*WHAT TO PRODUCE*:
Your task is to print each record exactly as it reads.

*EXCERPTED RECORDS*:
-*-*-
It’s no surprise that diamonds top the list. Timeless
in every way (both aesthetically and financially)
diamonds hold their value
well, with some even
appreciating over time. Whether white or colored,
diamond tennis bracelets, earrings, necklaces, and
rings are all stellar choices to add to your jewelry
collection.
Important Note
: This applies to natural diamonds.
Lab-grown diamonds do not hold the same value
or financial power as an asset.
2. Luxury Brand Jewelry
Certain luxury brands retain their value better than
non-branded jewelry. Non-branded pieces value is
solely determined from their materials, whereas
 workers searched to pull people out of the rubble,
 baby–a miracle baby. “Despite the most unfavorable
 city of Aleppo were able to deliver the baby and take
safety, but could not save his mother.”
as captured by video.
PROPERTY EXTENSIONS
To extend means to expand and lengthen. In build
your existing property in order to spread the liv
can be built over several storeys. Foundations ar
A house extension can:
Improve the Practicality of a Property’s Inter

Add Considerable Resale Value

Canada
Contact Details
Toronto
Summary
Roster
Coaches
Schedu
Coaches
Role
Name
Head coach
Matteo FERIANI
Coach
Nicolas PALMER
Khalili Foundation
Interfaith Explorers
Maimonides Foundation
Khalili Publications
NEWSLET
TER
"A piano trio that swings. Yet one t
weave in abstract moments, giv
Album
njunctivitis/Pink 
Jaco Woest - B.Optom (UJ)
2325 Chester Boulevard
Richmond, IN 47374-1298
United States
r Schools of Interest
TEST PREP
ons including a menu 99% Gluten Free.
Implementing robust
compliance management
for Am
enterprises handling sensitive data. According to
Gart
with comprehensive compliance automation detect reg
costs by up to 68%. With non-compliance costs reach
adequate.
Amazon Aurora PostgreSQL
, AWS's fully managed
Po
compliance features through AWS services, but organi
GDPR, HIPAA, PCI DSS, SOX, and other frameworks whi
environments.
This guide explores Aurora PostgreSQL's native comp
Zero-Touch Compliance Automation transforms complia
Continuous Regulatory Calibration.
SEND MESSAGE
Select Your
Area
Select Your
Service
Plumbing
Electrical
-*-*-
*OUTPUT FOR THIS TASK*:
It’s no surprise that diamonds top the list. Timeless
in every way (both aesthetically and financially)
diamonds hold their value
well, with some even
appreciating over time. Whether white or colored,
diamond tennis bracelets, earrings, necklaces, and
rings are all stellar choices to add to your jewelry
collection.
Important Note
: This applies to natural diamonds.
Lab-grown diamonds do not hold the same value
or financial power as an asset.
2. Luxury Brand Jewelry
Certain luxury brands retain their value better than
non-branded jewelry. Non-branded pieces value is
solely determined from their materials, whereas
 workers searched to pull people out of the rubble,
 baby–a miracle baby. “Despite the most unfavorable
 city of Aleppo were able to deliver the baby and take
safety, but could not save his mother.”
as captured by video.
PROPERTY EXTENSIONS
To extend means to expand and lengthen. In build
your existing property in order to spread the liv
can be built over several storeys. Foundations ar
A house extension can:
Improve the Practicality of a Property’s Inter

Add Considerable Resale Value

Canada
Contact Details
Toronto
Summary
Roster
Coaches
Schedu
Coaches
Role
Name
Head coach
Matteo FERIANI
Coach
Nicolas PALMER
Khalili Foundation
Interfaith Explorers
Maimonides Foundation
Khalili Publications
NEWSLET
TER
"A piano trio that swings. Yet one t
weave in abstract moments, giv
Album
njunctivitis/Pink 
Jaco Woest - B.Optom (UJ)
2325 Chester Boulevard
Richmond, IN 47374-1298
United States
r Schools of Interest
TEST PREP
ons including a menu 99% Gluten Free.
Implementing robust
compliance management
for Am
enterprises handling sensitive data. According to
Gart
with comprehensive compliance automation detect reg
costs by up to 68%. With non-compliance costs reach
adequate.
Amazon Aurora PostgreSQL
, AWS's fully managed
Po
compliance features through AWS services, but organi
GDPR, HIPAA, PCI DSS, SOX, and other frameworks whi
environments.
This guide explores Aurora PostgreSQL's native comp
Zero-Touch Compliance Automation transforms complia
Continuous Regulatory Calibration.
SEND MESSAGE
Select Your
Area
Select Your
Service
Plumbing
Electrical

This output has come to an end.